2019-03-14 14:28:24,163 p=61390 u=root |  fatal: [localhost]: FAILED! => {"changed": false, "msg": "Error while waiting on result state of the entity."}
2019-03-14 14:28:24,225 p=61390 u=root |  TASK [ovirt.cluster-upgrade : Log event about cluster upgrade failed] *********************************************************************************************************************************************
2019-03-14 14:28:24,654 p=61390 u=root |  changed: [localhost]
2019-03-14 14:28:24,716 p=61390 u=root |  TASK [ovirt.cluster-upgrade : Set original cluster policy] ********************************************************************************************************************************************************
2019-03-14 14:28:25,224 p=61390 u=root |  changed: [localhost]
2019-03-14 14:28:25,287 p=61390 u=root |  TASK [ovirt.cluster-upgrade : Start again stopped VMs] ************************************************************************************************************************************************************
2019-03-14 14:28:25,363 p=61390 u=root |  TASK [ovirt.cluster-upgrade : Start again pin to host VMs] ********************************************************************************************************************************************************
2019-03-14 14:28:25,442 p=61390 u=root |  TASK [ovirt.cluster-upgrade : Logout from oVirt] ******************************************************************************************************************************************************************
2019-03-14 14:28:25,457 p=61390 u=root |  skipping: [localhost]
2019-03-14 14:28:25,458 p=61390 u=root |  PLAY RECAP ********************************************************************************************************************************************************************************************************
2019-03-14 14:28:25,459 p=61390 u=root |  localhost                  : ok=22   changed=5    unreachable=0    failed=1   


Ondra,

Could you please take a look?Attaching the required files

Comment 10 Sahina Bose 2019-04-23 06:19:39 UTC

Gobinda, assigning to you to take a look

Comment 11 Ondra Machacek 2019-04-23 06:24:14 UTC

I am clearing the needinfo here as the issue was reported in bug 1689838

Comment 13 Sandro Bonazzola 2020-03-20 17:02:39 UTC

This bug is targeted to 4.4.3 and in modified state. can we re-target to 4.4.0 and move to QA?

Comment 14 Ritesh Chikatwar 2020-03-23 07:49:23 UTC

yes can be targeted...

HC pre-requisites includes:
1. Engine fqdn should not contain in host password.
2. stopping geo-rep session if anything is in progress.
3. check for brick quorum is met for the volume.

Comment 16 Gobinda Das 2020-04-20 06:07:15 UTC

Clearing needinfo as it's already targeted to 4.4.0

Comment 19 Sandro Bonazzola 2020-06-04 12:06:29 UTC

Moving to 4.4.1 since 4.4.0 has been already released

Comment 21 SATHEESARAN 2020-07-16 09:15:26 UTC

Tested with ovirt-ansible-cluster-upgrade-1.2.3 and RHV Manager 4.4.1.

The feature works good.
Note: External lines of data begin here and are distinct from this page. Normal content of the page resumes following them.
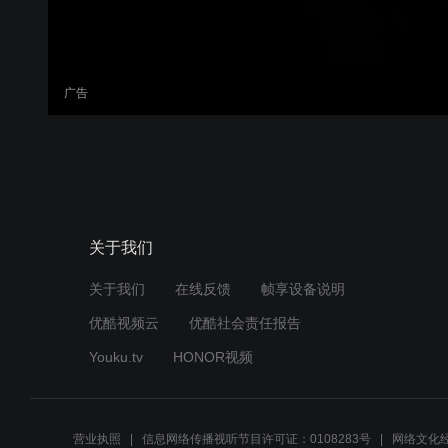
广告
关于我们
关于我们
在线反馈
帧享设备说明
优酷视频云
优酷社会责任报告
Youku.tv
HONOR视频
营业执照
信息网络传播视听节目许可证：0108283号
网络文化经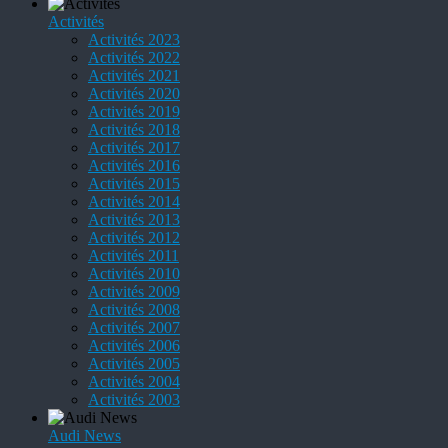
Activités
Activités 2023
Activités 2022
Activités 2021
Activités 2020
Activités 2019
Activités 2018
Activités 2017
Activités 2016
Activités 2015
Activités 2014
Activités 2013
Activités 2012
Activités 2011
Activités 2010
Activités 2009
Activités 2008
Activités 2007
Activités 2006
Activités 2005
Activités 2004
Activités 2003
Audi News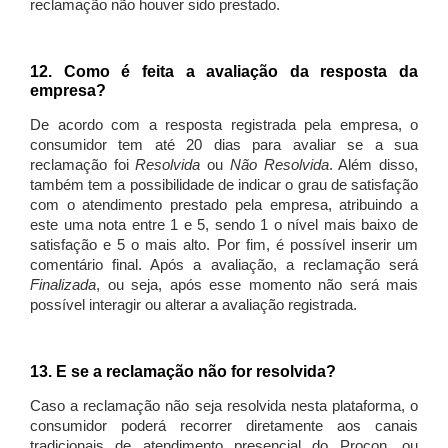
reclamação não houver sido prestado.
12. Como é feita a avaliação da resposta da
empresa?
De acordo com a resposta registrada pela empresa, o
consumidor tem até 20 dias para avaliar se a sua
reclamação foi
Resolvida
ou
Não Resolvida
. Além disso,
também tem a possibilidade de indicar o grau de satisfação
com o atendimento prestado pela empresa, atribuindo a
este uma nota entre 1 e 5, sendo 1 o nível mais baixo de
satisfação e 5 o mais alto. Por fim, é possível inserir um
comentário final. Após a avaliação, a reclamação será
Finalizada
, ou seja, após esse momento não será mais
possível interagir ou alterar a avaliação registrada.
13. E se a reclamação não for resolvida?
Caso a reclamação não seja resolvida nesta plataforma, o
consumidor poderá recorrer diretamente aos canais
tradicionais de atendimento presencial do Procon, ou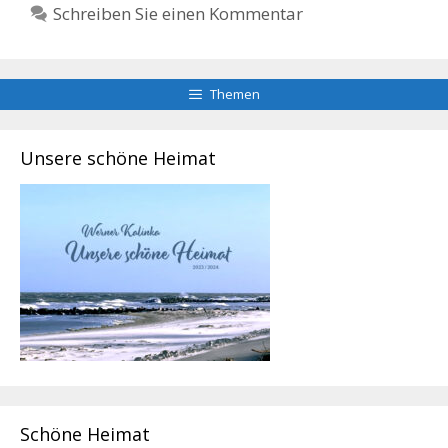
Schreiben Sie einen Kommentar
Themen
Unsere schöne Heimat
Schöne Heimat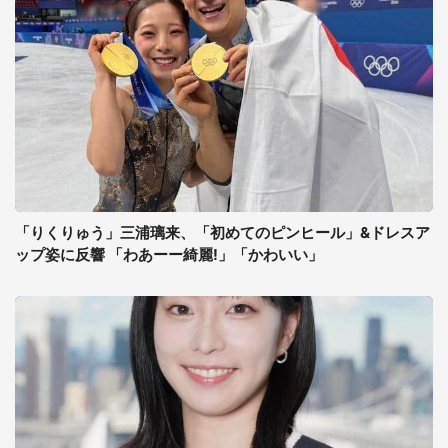
「りくりゅう」三浦璃来、「初めてのピンヒール」&ドレスア
ップ姿に反響 「わあーー綺麗!」「かわいい」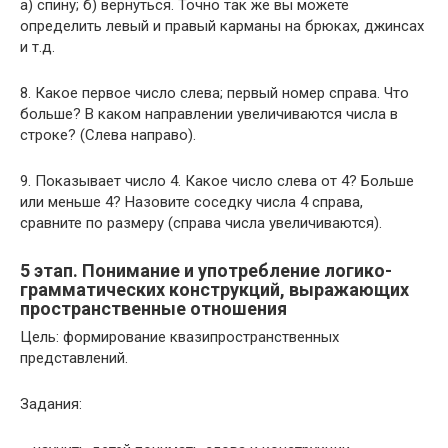
а) спину; б) вернуться. Точно так же вы можете
определить левый и правый карманы на брюках, джинсах
и т.д.
8. Какое первое число слева; первый номер справа. Что
больше? В каком направлении увеличиваются числа в
строке? (Слева направо).
9. Показывает число 4. Какое число слева от 4? Больше
или меньше 4? Назовите соседку числа 4 справа,
сравните по размеру (справа числа увеличиваются).
5 этап. Понимание и употребление логико-
грамматических конструкций, выражающих
пространст­венные отношения
Цель: формирование квазипространственных
представлений.
Задания: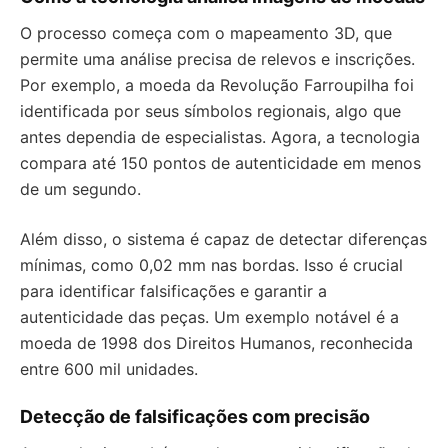
O processo começa com o mapeamento 3D, que
permite uma análise precisa de relevos e inscrições.
Por exemplo, a moeda da Revolução Farroupilha foi
identificada por seus símbolos regionais, algo que
antes dependia de especialistas. Agora, a tecnologia
compara até 150 pontos de autenticidade em menos
de um segundo.
Além disso, o sistema é capaz de detectar diferenças
mínimas, como 0,02 mm nas bordas. Isso é crucial
para identificar falsificações e garantir a
autenticidade das peças. Um exemplo notável é a
moeda de 1998 dos Direitos Humanos, reconhecida
entre 600 mil unidades.
Detecção de falsificações com precisão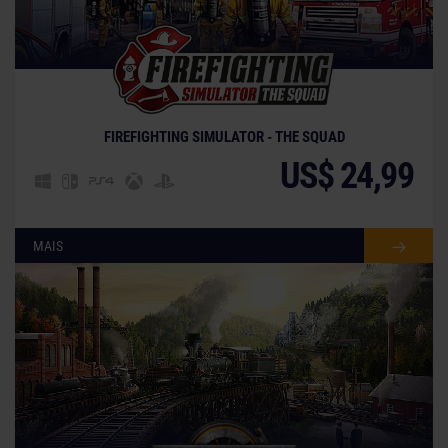
FIREFIGHTING SIMULATOR - THE SQUAD
US$ 24,99
MAIS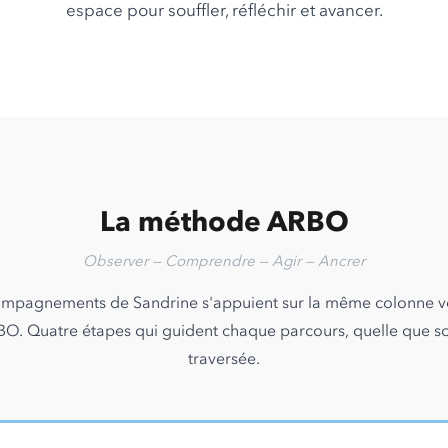
espace pour souffler, réfléchir et avancer.
La méthode ARBO
Observer — Comprendre — Agir — Ancrer
ompagnements de Sandrine s'appuient sur la même colonne ve
. Quatre étapes qui guident chaque parcours, quelle que soit
traversée.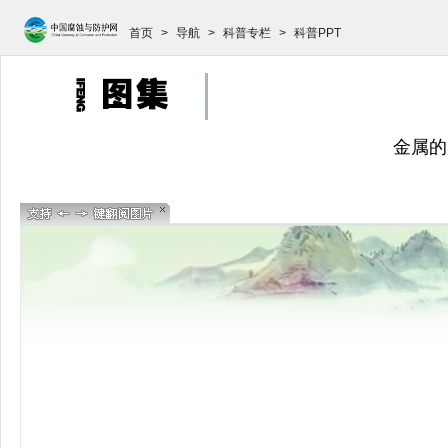
首页
>
导航
>
科普专栏
>
科普PPT
金属的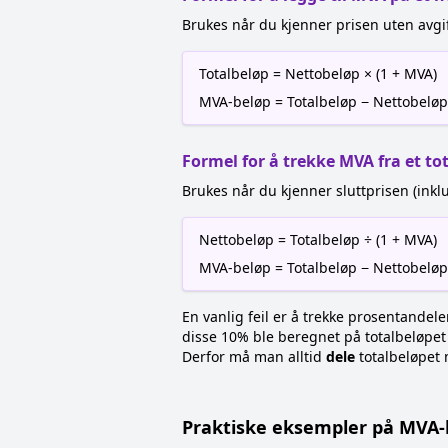
Brukes når du kjenner prisen uten avgif
Totalbeløp = Nettobeløp × (1 + MVA)
MVA-beløp = Totalbeløp − Nettobeløp
Formel for å trekke MVA fra et to
Brukes når du kjenner sluttprisen (inklu
Nettobeløp = Totalbeløp ÷ (1 + MVA)
MVA-beløp = Totalbeløp − Nettobeløp
En vanlig feil er å trekke prosentandele
disse 10% ble beregnet på totalbeløpet 
Derfor må man alltid
dele
totalbeløpet m
Praktiske eksempler på MVA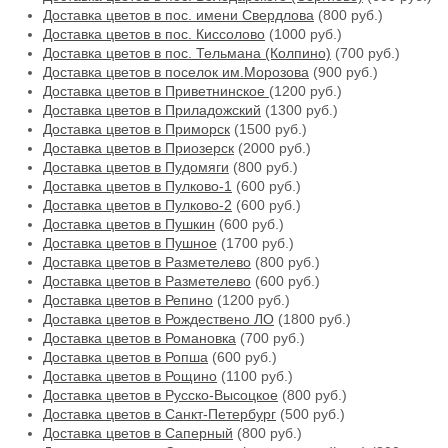
Доставка цветов в пос. имени Свердлова
(800 руб.)
Доставка цветов в пос. Киссолово
(1000 руб.)
Доставка цветов в пос. Тельмана (Колпино)
(700 руб.)
Доставка цветов в поселок им.Морозова
(900 руб.)
Доставка цветов в Приветнинское
(1200 руб.)
Доставка цветов в Приладожский
(1300 руб.)
Доставка цветов в Приморск
(1500 руб.)
Доставка цветов в Приозерск
(2000 руб.)
Доставка цветов в Пудомяги
(800 руб.)
Доставка цветов в Пулково-1
(600 руб.)
Доставка цветов в Пулково-2
(600 руб.)
Доставка цветов в Пушкин
(600 руб.)
Доставка цветов в Пушное
(1700 руб.)
Доставка цветов в Разметелево
(800 руб.)
Доставка цветов в Разметелево
(600 руб.)
Доставка цветов в Репино
(1200 руб.)
Доставка цветов в Рождествено ЛО
(1800 руб.)
Доставка цветов в Романовка
(700 руб.)
Доставка цветов в Ропша
(600 руб.)
Доставка цветов в Рощино
(1100 руб.)
Доставка цветов в Русско-Высоцкое
(800 руб.)
Доставка цветов в Санкт-Петербург
(500 руб.)
Доставка цветов в Саперный
(800 руб.)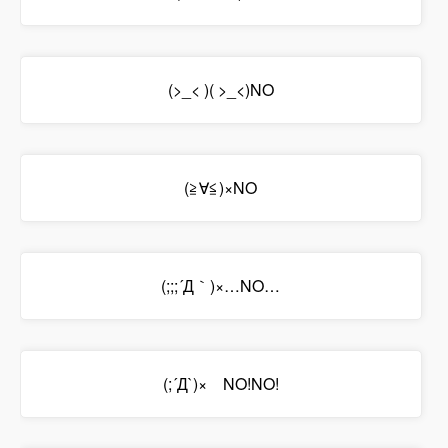
(>_< )( >_<)NO
(≧∀≦)×NO
(;;;´Д｀)×…NO…
(;´Д`)× NO!NO!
It updates the cluster and proceeds to upgrade all the hosts in the cluster.
As there are no real upgrade image is available, all the testing is done with interim build RHVH images

All the prerequisites are handled well

Comment 22 Sandro Bonazzola 2020-08-05 06:25:28 UTC

This bugzilla is included in oVirt 4.4.1 release, published on July 8th 2020.

Since the problem described in this bug report should be resolved in oVirt 4.4.1 release, it has been closed with a resolution of CURRENT RELEASE.

If the solution does not work for you, please open a new bug report.